Biopolym. Cell. 2012; 28(5):357-362.
Structure and Function of Biopolymers
GTPase-activating protein oligophrenin 1 is a new partner of multifunctional adapter protein intersectin 1
1, 2Gubar O. S., 2Houy S., 3Billuart P., 1Kropyvko S. V., 1Tsyba L. O., 2Gasman S., 1Rynditch A. V.

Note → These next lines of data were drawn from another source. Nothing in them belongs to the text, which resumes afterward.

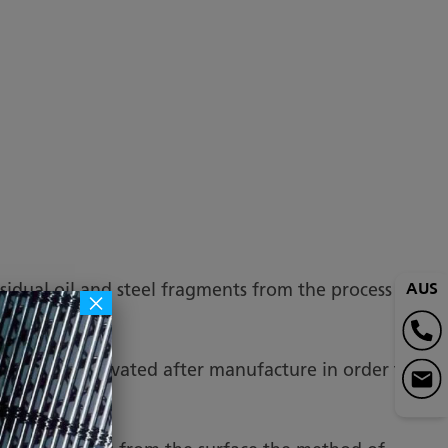
AUS
sidual oil and steel fragments from the process
×
ckled and Passivated after manufacture in order to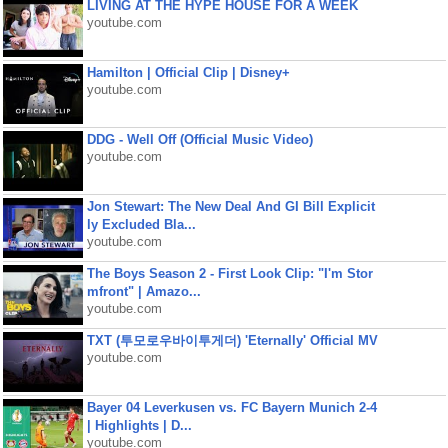
LIVING AT THE HYPE HOUSE FOR A WEEK
youtube.com
Hamilton | Official Clip | Disney+
youtube.com
DDG - Well Off (Official Music Video)
youtube.com
Jon Stewart: The New Deal And GI Bill Explicit
ly Excluded Bla...
youtube.com
The Boys Season 2 - First Look Clip: "I'm Stor
mfront" | Amazo...
youtube.com
TXT (투모로우바이투게더) 'Eternally' Official MV
youtube.com
Bayer 04 Leverkusen vs. FC Bayern Munich 2-4
| Highlights | D...
youtube.com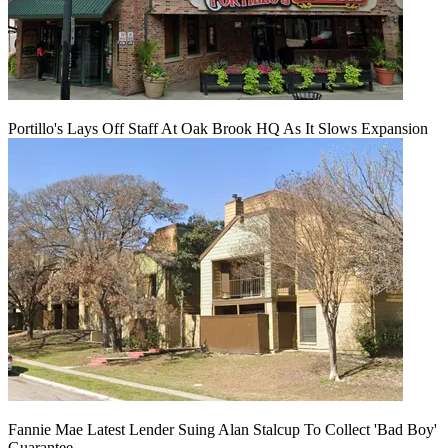
Portillo's Lays Off Staff At Oak Brook HQ As It Slows Expansion
Fannie Mae Latest Lender Suing Alan Stalcup To Collect 'Bad Boy'
Guarantee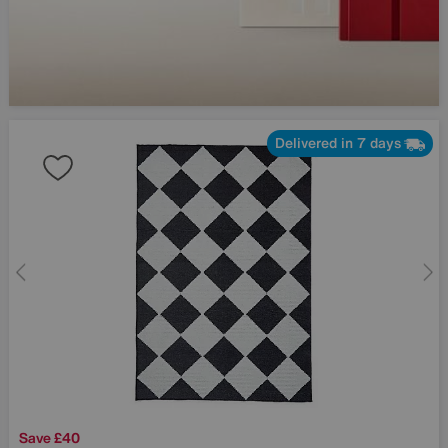
Delivered in 7 days
Save £40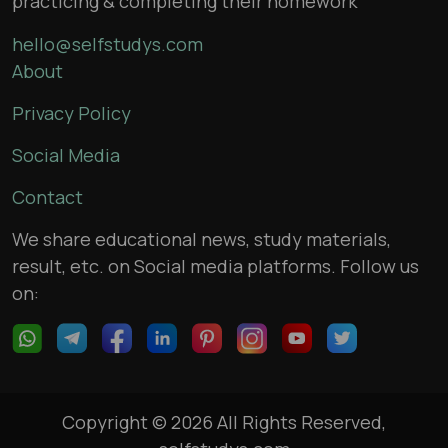
practicing & completing their homework
hello@selfstudys.com
About
Privacy Policy
Social Media
Contact
We share educational news, study materials,
result, etc. on Social media platforms. Follow us
on:
Copyright © 2026 All Rights Reserved,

  1. State Key Laboratory of Molecular and Cellular Biology
    Institute of Molecular Biology and Genetics, NAS of Ukraine
    150, Akademika Zabolotnoho Str., Kyiv, Ukraine, 03680
  2. Institut des Neurosciences Cellulaires et Integratives (INCI) UPR 3212, CNRS -Universite de Strasbourg, Centre de Neurochimie
    5, rue Blaise Pascal, Strasbourg, France, 67084
  3. CNRS UMR 8104, Institut Cochin
    24, rue du Faubourg Saint-Jacques, Paris, France, 75014

Abstract

Intersectin 1 (ITSN1) is a multifunctional adaptor protein which is involved in endocytosis, exocytosis and cellular signaling and it is also associated with such pathologies as Down syndrome and Alzheimer’s disease. The aim of this study was to identify new ITSN1 protein partners which are implicated in membrane trafficking. Methods. In silico analysis by Scansite online resource had identified a GTPase activating protein oligophrenin 1 (OPHN1) as a potential partner of ITSN1 SH3A domain. GST pull-down and immunoprecipitation were used to prove complex formation between ITSN1 and OPHN1. Subcellular protein localization was determined by immunofluorescence and confocal microscopy. Results. We have shown that brain-specific and ubiquitously expressed SH3A domain isoforms of ITSN1 interact with OPHN1. ITSN1 and OPHN1 form complexes in both resting and stimulated to exocytosis PC12 cell line. Conclusions. GTPase activating protein OPHN1 and adaptor protein ITSN1 interact in PC12 cell line independently of exocytosis stimulation.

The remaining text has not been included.